> TRY IT: Pictures aside, the data must be reproduced exactly.

LISTED ENTRIES Block Start

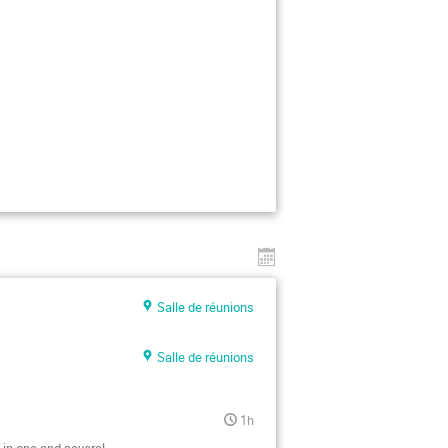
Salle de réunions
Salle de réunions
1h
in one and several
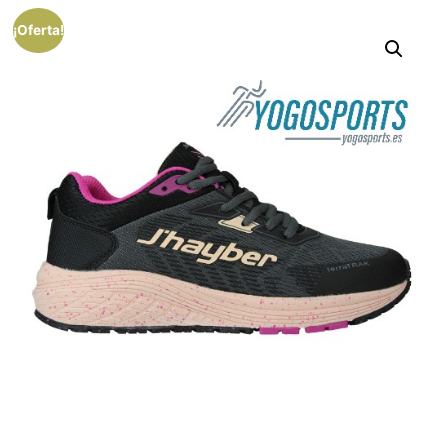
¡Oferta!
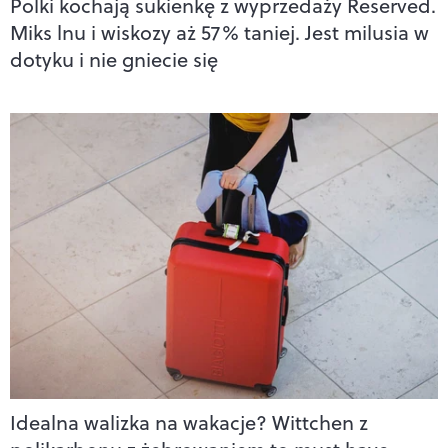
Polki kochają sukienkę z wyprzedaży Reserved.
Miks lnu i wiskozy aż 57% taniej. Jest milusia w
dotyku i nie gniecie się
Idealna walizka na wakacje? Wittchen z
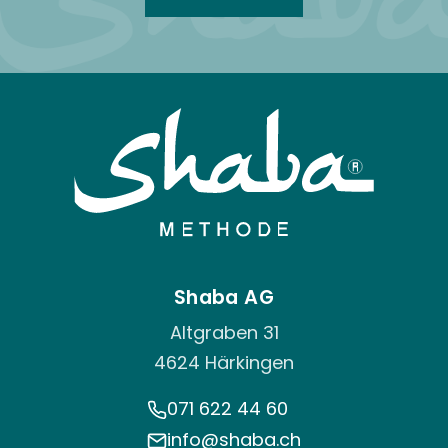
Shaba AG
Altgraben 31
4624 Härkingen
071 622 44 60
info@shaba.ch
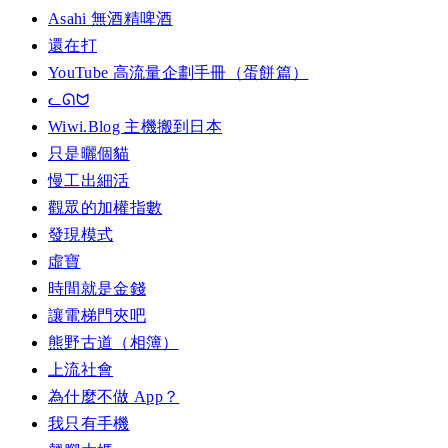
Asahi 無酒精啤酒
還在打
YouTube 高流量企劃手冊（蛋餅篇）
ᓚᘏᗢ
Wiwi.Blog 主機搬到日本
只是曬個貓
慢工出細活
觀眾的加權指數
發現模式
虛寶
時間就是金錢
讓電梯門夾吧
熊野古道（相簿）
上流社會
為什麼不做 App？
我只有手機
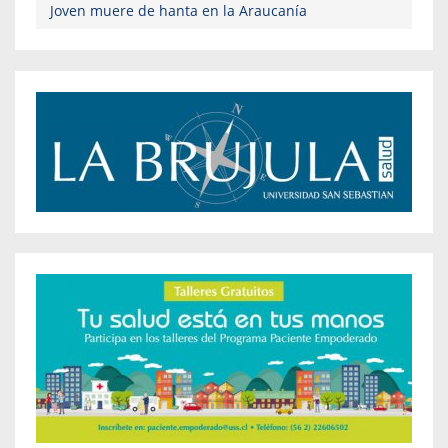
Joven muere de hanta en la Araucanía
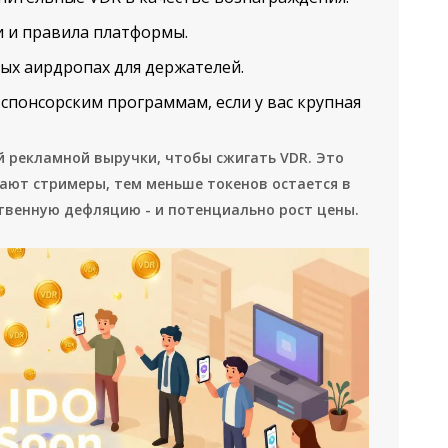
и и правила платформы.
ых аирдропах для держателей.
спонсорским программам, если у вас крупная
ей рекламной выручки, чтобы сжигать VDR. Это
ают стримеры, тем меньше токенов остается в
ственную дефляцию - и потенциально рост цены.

LISTED ENTRIES Block End

> RESPONSE TO THIS EXERCISE:
Salle de réunions
Salle de réunions
1h
in one and several
¡Oferta!
Polki kochają sukienkę z wyprzedaży Reserved.
Miks lnu i wiskozy aż 57% taniej. Jest milusia w
dotyku i nie gniecie się
Idealna walizka na wakacje? Wittchen z
Shaba AG
Altgraben 31
4624 Härkingen
071 622 44 60
info@shaba.ch
Asahi 無酒精啤酒
還在打
YouTube 高流量企劃手冊（蛋餅篇）
ᓚᘏᗢ
Wiwi.Blog 主機搬到日本
只是曬個貓
慢工出細活
觀眾的加權指數
發現模式
虛寶
時間就是金錢
讓電梯門夾吧
熊野古道（相簿）
上流社會
為什麼不做 App？
我只有手機
Joven muere de hanta en la Araucanía
и и правила платформы.
ых аирдропах для держателей.
спонсорским программам, если у вас крупная
ей рекламной выручки, чтобы сжигать VDR. Это
ают стримеры, тем меньше токенов остается в
ственную дефляцию - и потенциально рост цены.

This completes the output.